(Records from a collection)
════
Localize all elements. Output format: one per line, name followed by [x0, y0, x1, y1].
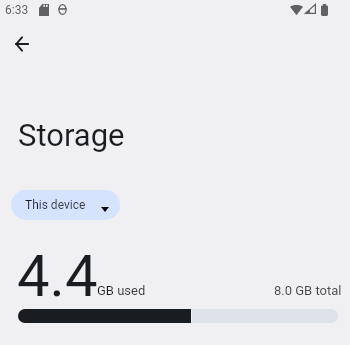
- staticText: 6:33: [5, 3, 29, 17]
- staticText: Storage: [18, 117, 125, 153]
- staticText: 4.4: [17, 242, 98, 310]
- button[interactable]: Back: [6, 28, 38, 60]
- staticText: GB used: [97, 283, 146, 298]
- staticText: 8.0 GB total: [274, 283, 342, 298]
- staticText: This device: [25, 198, 86, 212]
- button[interactable]: This device: [11, 190, 120, 220]
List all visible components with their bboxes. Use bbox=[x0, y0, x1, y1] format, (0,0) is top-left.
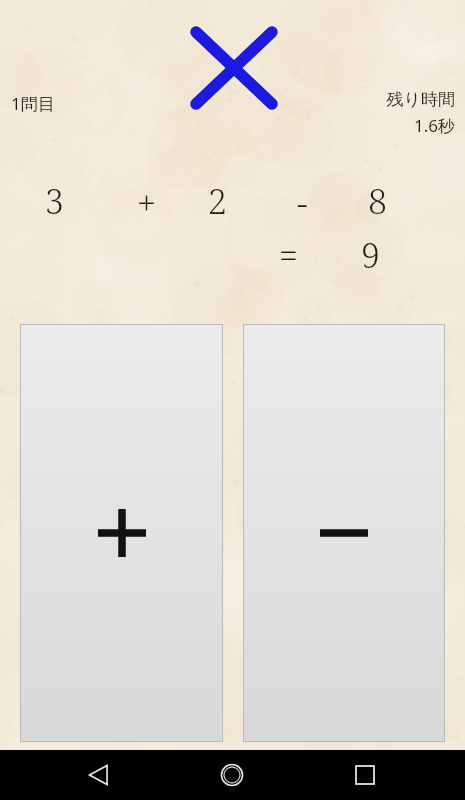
staticText: = bbox=[279, 232, 299, 278]
staticText: 1問目 bbox=[11, 92, 55, 115]
staticText: 1.6秒 bbox=[413, 114, 455, 137]
staticText: 2 bbox=[208, 178, 228, 224]
staticText: + bbox=[137, 180, 157, 226]
staticText: 8 bbox=[368, 178, 388, 224]
staticText: 残り時間 bbox=[386, 89, 455, 110]
staticText: - bbox=[297, 180, 308, 226]
button[interactable]: Home bbox=[207, 750, 257, 800]
staticText: 3 bbox=[45, 178, 65, 224]
button[interactable]: Plus bbox=[20, 324, 223, 742]
button[interactable]: Minus bbox=[243, 324, 445, 742]
staticText: 9 bbox=[361, 232, 381, 278]
button[interactable]: Recents bbox=[340, 750, 390, 800]
button[interactable]: Back bbox=[74, 750, 124, 800]
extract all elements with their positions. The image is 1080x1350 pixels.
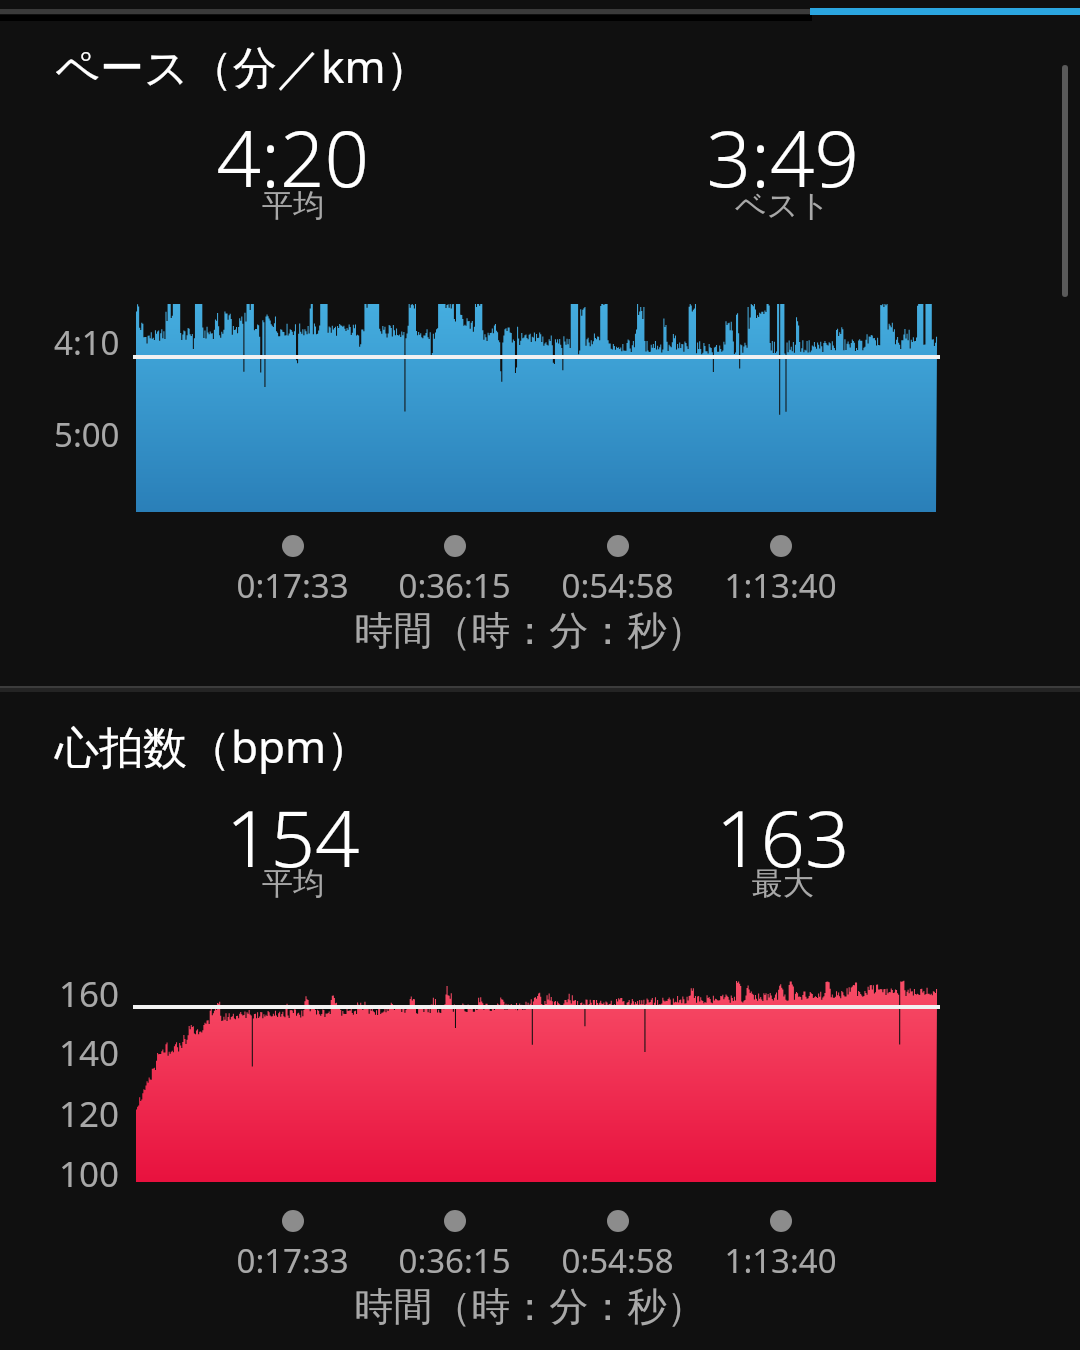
button[interactable]: Workout pace and heart rate charts [0,0,1080,1350]
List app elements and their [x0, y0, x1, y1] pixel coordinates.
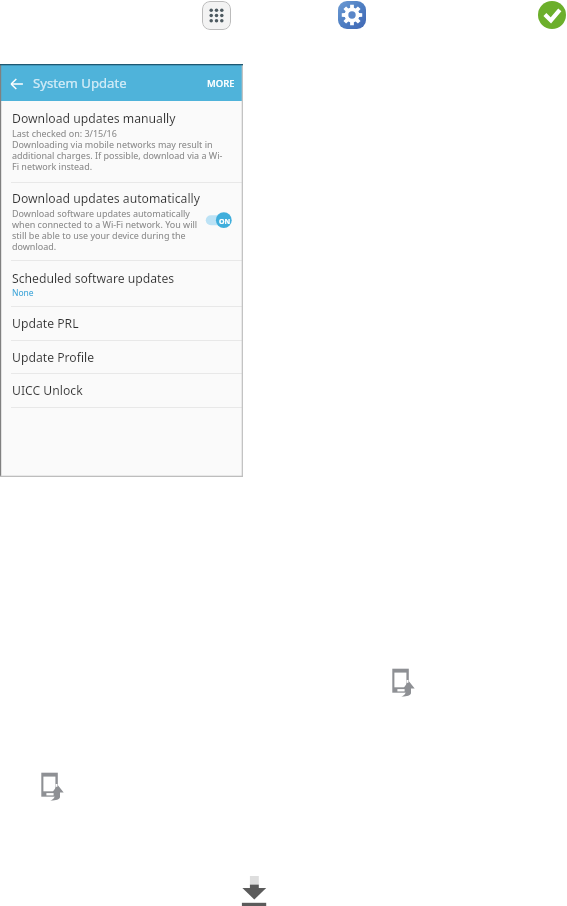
staticText: ON: [219, 217, 231, 227]
staticText: Last checked on: 3/15/16: [12, 127, 117, 139]
staticText: when connected to a Wi-Fi network. You w…: [12, 218, 198, 230]
button[interactable]: Done: [538, 1, 566, 29]
button[interactable]: Update PRL: [0, 305, 243, 336]
staticText: None: [12, 287, 34, 299]
staticText: additional charges. If possible, downloa…: [12, 149, 223, 161]
staticText: download.: [12, 240, 57, 252]
staticText: Download software updates automatically: [12, 207, 190, 219]
button[interactable]: Apps: [202, 1, 231, 30]
staticText: Downloading via mobile networks may resu…: [12, 138, 213, 150]
staticText: Fi network instead.: [12, 160, 93, 172]
button[interactable]: Settings: [338, 1, 366, 29]
button[interactable]: System update: [35, 770, 69, 804]
button[interactable]: Download updates automatically on: [203, 210, 234, 231]
staticText: Scheduled software updates: [12, 270, 175, 287]
staticText: Download updates manually: [12, 110, 176, 127]
staticText: Update Profile: [12, 349, 95, 366]
staticText: Update PRL: [12, 315, 79, 332]
button[interactable]: Download: [236, 868, 274, 906]
staticText: MORE: [207, 77, 235, 90]
button[interactable]: System update: [386, 666, 420, 700]
button[interactable]: Back: [10, 77, 24, 91]
button[interactable]: MORE: [207, 77, 235, 90]
staticText: Download updates automatically: [12, 190, 200, 207]
staticText: still be able to use your device during …: [12, 229, 186, 241]
button[interactable]: System Update: [33, 74, 127, 92]
button[interactable]: UICC Unlock: [0, 372, 243, 403]
button[interactable]: Update Profile: [0, 339, 243, 370]
staticText: UICC Unlock: [12, 382, 83, 399]
staticText: System Update: [33, 74, 127, 92]
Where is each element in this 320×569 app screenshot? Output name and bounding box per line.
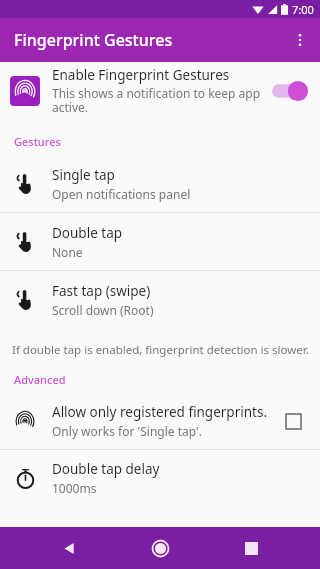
staticText: Single tap: [52, 166, 115, 184]
staticText: This shows a notification to keep app ac…: [52, 85, 261, 116]
staticText: 1000ms: [52, 480, 97, 496]
button[interactable]: Allow only registered fingerprints.: [0, 393, 320, 449]
staticText: Allow only registered fingerprints.: [52, 403, 268, 421]
button[interactable]: Allow only registered fingerprints check…: [276, 404, 310, 438]
button[interactable]: Back: [47, 527, 91, 569]
staticText: Fast tap (swipe): [52, 282, 151, 300]
button[interactable]: Home: [138, 527, 182, 569]
staticText: Enable Fingerprint Gestures: [52, 66, 230, 84]
staticText: Gestures: [14, 134, 61, 149]
staticText: Scroll down (Root): [52, 302, 154, 318]
staticText: None: [52, 244, 83, 260]
button[interactable]: Enable Fingerprint Gestures toggle: [270, 76, 310, 106]
staticText: Double tap: [52, 224, 123, 242]
button[interactable]: Fast tap (swipe): [0, 271, 320, 328]
button[interactable]: Single tap: [0, 155, 320, 212]
button[interactable]: Double tap delay: [0, 450, 320, 506]
staticText: Fingerprint Gestures: [14, 29, 173, 51]
staticText: Advanced: [14, 372, 66, 387]
button[interactable]: More options: [280, 20, 320, 60]
staticText: Open notifications panel: [52, 186, 191, 202]
button[interactable]: Recent apps: [229, 527, 273, 569]
staticText: 7:00: [292, 2, 314, 17]
button[interactable]: Double tap: [0, 213, 320, 270]
button[interactable]: Enable Fingerprint Gestures: [0, 62, 320, 120]
staticText: Only works for 'Single tap'.: [52, 423, 202, 439]
staticText: Double tap delay: [52, 460, 160, 478]
staticText: If double tap is enabled, fingerprint de…: [12, 342, 309, 358]
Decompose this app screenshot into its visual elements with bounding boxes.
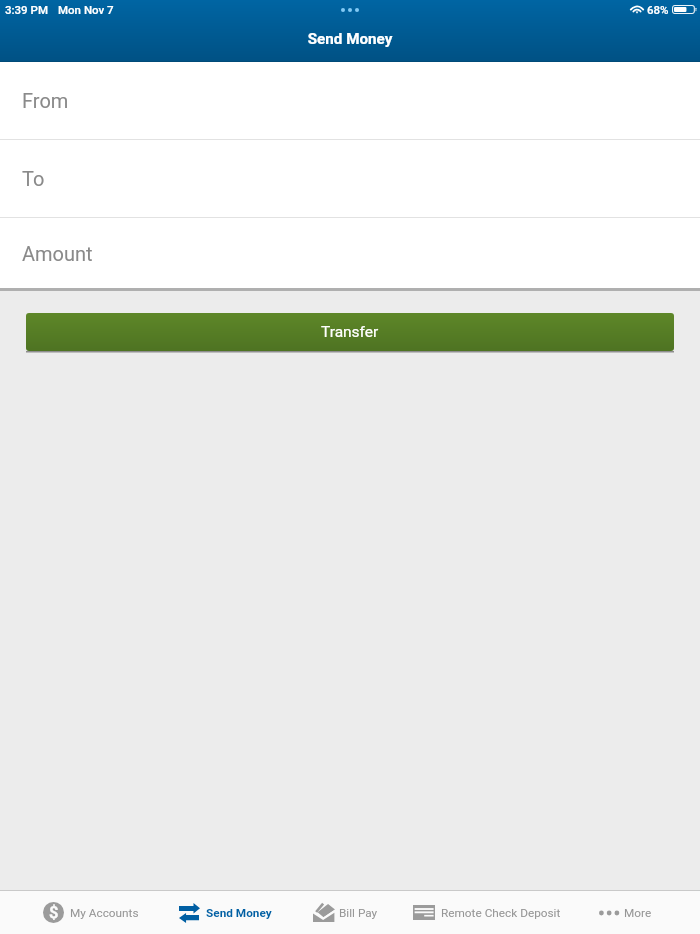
staticText: My Accounts	[70, 906, 139, 920]
staticText: Bill Pay	[339, 906, 378, 920]
button[interactable]: From	[0, 62, 700, 139]
button[interactable]: $	[43, 891, 139, 934]
button[interactable]: Amount	[0, 218, 700, 288]
button[interactable]: To	[0, 140, 700, 217]
staticText: More	[624, 906, 652, 920]
button[interactable]: Bill Pay	[313, 891, 378, 934]
staticText: From	[22, 89, 69, 112]
button[interactable]: Send Money	[179, 891, 272, 934]
staticText: Send Money	[0, 30, 700, 48]
staticText: $	[49, 903, 59, 922]
other: Battery 68 percent	[672, 5, 697, 14]
other: Wi-Fi	[631, 5, 643, 14]
button[interactable]: Remote Check Deposit	[413, 891, 561, 934]
button[interactable]: More	[599, 891, 652, 934]
staticText: To	[22, 167, 45, 190]
staticText: Send Money	[206, 906, 272, 920]
staticText: 68%	[647, 3, 669, 16]
staticText: Transfer	[321, 323, 379, 341]
staticText: 3:39 PM	[5, 3, 48, 16]
staticText: Remote Check Deposit	[441, 906, 561, 920]
button[interactable]: Transfer	[26, 313, 674, 351]
staticText: Amount	[22, 242, 93, 265]
staticText: Mon Nov 7	[58, 3, 114, 16]
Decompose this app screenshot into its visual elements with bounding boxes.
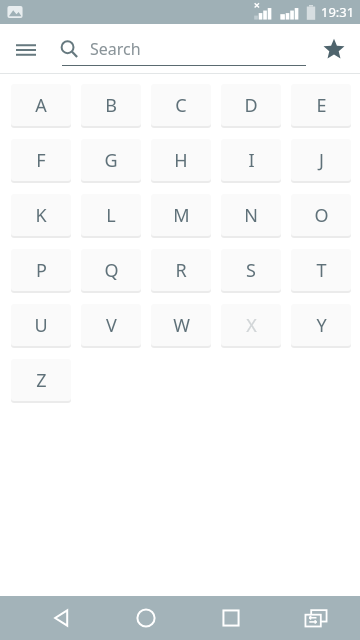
button[interactable]: D bbox=[221, 84, 281, 126]
button[interactable]: A bbox=[11, 84, 71, 126]
staticText: B bbox=[105, 93, 117, 118]
button[interactable]: G bbox=[81, 139, 141, 181]
button[interactable]: Back bbox=[40, 596, 84, 640]
staticText: 19:31 bbox=[321, 3, 355, 21]
button[interactable]: P bbox=[11, 249, 71, 291]
staticText: E bbox=[316, 93, 327, 118]
staticText: I bbox=[248, 148, 255, 173]
staticText: G bbox=[104, 148, 118, 173]
button[interactable]: F bbox=[11, 139, 71, 181]
staticText: K bbox=[35, 203, 47, 228]
staticText: O bbox=[314, 203, 329, 228]
button[interactable]: Search bbox=[52, 32, 86, 66]
staticText: L bbox=[106, 203, 116, 228]
staticText: J bbox=[319, 148, 324, 173]
staticText: Search bbox=[90, 38, 141, 60]
button[interactable]: E bbox=[291, 84, 351, 126]
staticText: H bbox=[174, 148, 188, 173]
staticText: S bbox=[246, 258, 256, 283]
button[interactable]: Search bbox=[62, 32, 306, 66]
button: X bbox=[221, 304, 281, 346]
button[interactable]: Favorites bbox=[314, 29, 354, 69]
button[interactable]: O bbox=[291, 194, 351, 236]
staticText: R bbox=[175, 258, 187, 283]
staticText: T bbox=[316, 258, 327, 283]
button[interactable]: Q bbox=[81, 249, 141, 291]
staticText: M bbox=[173, 203, 190, 228]
staticText: D bbox=[244, 93, 258, 118]
staticText: Q bbox=[104, 258, 119, 283]
staticText: A bbox=[35, 93, 47, 118]
button[interactable]: C bbox=[151, 84, 211, 126]
button[interactable]: V bbox=[81, 304, 141, 346]
staticText: V bbox=[106, 313, 117, 338]
button[interactable]: Y bbox=[291, 304, 351, 346]
staticText: P bbox=[36, 258, 47, 283]
staticText: W bbox=[173, 313, 190, 338]
button[interactable]: Switch apps bbox=[294, 596, 338, 640]
button[interactable]: W bbox=[151, 304, 211, 346]
staticText: X bbox=[246, 313, 257, 338]
staticText: N bbox=[244, 203, 258, 228]
button[interactable]: L bbox=[81, 194, 141, 236]
staticText: F bbox=[36, 148, 46, 173]
button[interactable]: B bbox=[81, 84, 141, 126]
button[interactable]: Z bbox=[11, 359, 71, 401]
button[interactable]: I bbox=[221, 139, 281, 181]
button[interactable]: M bbox=[151, 194, 211, 236]
button[interactable]: Open navigation menu bbox=[6, 29, 46, 69]
button[interactable]: J bbox=[291, 139, 351, 181]
staticText: U bbox=[34, 313, 48, 338]
staticText: Y bbox=[316, 313, 327, 338]
button[interactable]: R bbox=[151, 249, 211, 291]
staticText: Z bbox=[36, 368, 47, 393]
staticText: C bbox=[175, 93, 187, 118]
button[interactable]: H bbox=[151, 139, 211, 181]
button[interactable]: T bbox=[291, 249, 351, 291]
button[interactable]: U bbox=[11, 304, 71, 346]
button[interactable]: Recent apps bbox=[209, 596, 253, 640]
button[interactable]: N bbox=[221, 194, 281, 236]
button[interactable]: S bbox=[221, 249, 281, 291]
button[interactable]: K bbox=[11, 194, 71, 236]
button[interactable]: Home bbox=[124, 596, 168, 640]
════
__Problem requirements__.
Which lines of the data contain the string "registered"? Copy each of them.

__Written solution__.
button[interactable]: Allow only registered fingerprints.: [0, 393, 320, 449]
staticText: Allow only registered fingerprints.: [52, 403, 268, 421]
button[interactable]: Allow only registered fingerprints check…: [276, 404, 310, 438]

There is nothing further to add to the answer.